WOMAN To Woman, the all-female fusion of singer-songwriter best of friends Beverley Craven, Judie Tzuke and Julia Fordham and new addition Rumer, play York Barbican on night two of their 20-date tour tomorrow.  

BRIT Award-nominated Rumer joins after gelling with Craven at a charity event, looking to build on the trio’s success with their 2018 album Woman To Woman and 2018-2019 tour that drew 35,000 people, then last November’s post-lockdown single, a cover of Andrew Gold’s Thank You For Being A Friend twinned with an original vocal piece, Juniper Tree.

A 23-track live album by Craven, Tzuke and Fordham, Woman To Woman – The Live Concert, followed in January, and now comes this autumn’s tour itinerary when York will be the only Yorkshire date for the new fab four.

Londoner Judie and her sisters in song began vocal rehearsals on October 8, followed by rehearsals sessions with their band. “Very scary, but very exciting,” she said, as she contemplated her latest return to the concert platform. “I go into a complete panic, thinking, ‘it’s coming, it’s coming’.”
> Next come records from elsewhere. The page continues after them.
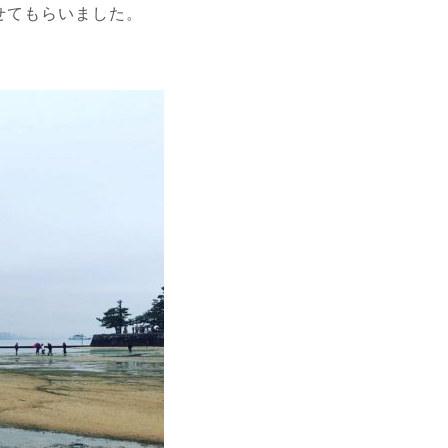
せてもらいました。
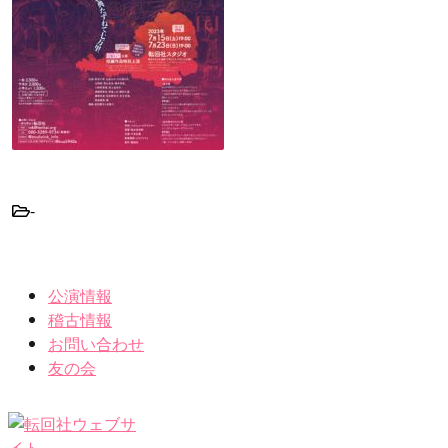
-
公演情報
稽古情報
お問い合わせ
友の会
It was ever thus for Judie, 66, who has always experienced stage nerves from Stay With Me Till Dawn days onwards and is most at home writing songs. “Absolutely. I always have been and I still am. I’ve always loved writing. It’s who I am. It’s my emotional release,” she says.

“I do have quite extreme feelings, and if I write songs, it gets them out of the system, so it’s therapeutic, though I’m quite scared as I’ve had cancer twice and it’s attacked muscles in my throat.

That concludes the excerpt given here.